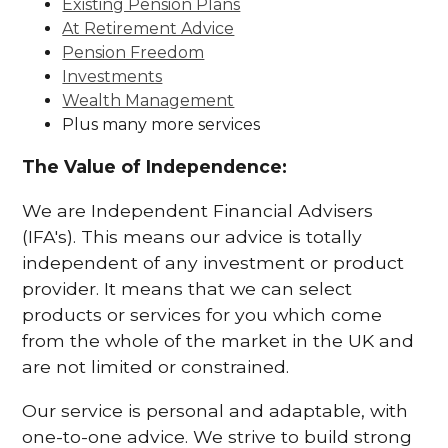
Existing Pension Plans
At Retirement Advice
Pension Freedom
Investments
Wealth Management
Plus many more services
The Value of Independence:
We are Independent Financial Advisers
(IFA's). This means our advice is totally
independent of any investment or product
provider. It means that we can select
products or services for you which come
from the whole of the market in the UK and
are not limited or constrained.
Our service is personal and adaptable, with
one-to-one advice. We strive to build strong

********************

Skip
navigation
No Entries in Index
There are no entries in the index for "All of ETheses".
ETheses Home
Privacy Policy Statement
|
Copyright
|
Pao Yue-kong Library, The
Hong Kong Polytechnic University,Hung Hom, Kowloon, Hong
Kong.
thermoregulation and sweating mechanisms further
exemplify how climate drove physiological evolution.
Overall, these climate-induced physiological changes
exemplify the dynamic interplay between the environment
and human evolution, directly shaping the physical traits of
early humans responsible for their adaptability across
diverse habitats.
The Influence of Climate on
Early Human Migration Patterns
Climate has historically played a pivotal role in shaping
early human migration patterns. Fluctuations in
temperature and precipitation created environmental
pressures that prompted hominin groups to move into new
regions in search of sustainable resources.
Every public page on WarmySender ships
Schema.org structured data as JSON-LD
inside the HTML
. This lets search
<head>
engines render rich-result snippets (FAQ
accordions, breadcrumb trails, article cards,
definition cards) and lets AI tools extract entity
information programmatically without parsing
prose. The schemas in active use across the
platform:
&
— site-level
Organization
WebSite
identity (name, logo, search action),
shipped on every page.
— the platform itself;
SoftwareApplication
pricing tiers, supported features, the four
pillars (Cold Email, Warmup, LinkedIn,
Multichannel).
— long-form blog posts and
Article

********************

## REQUIRED WORK
In the records above, locate every line with the string "Pension" and copy it.

## EXERCISE RESPONSE
Existing Pension Plans
Pension Freedom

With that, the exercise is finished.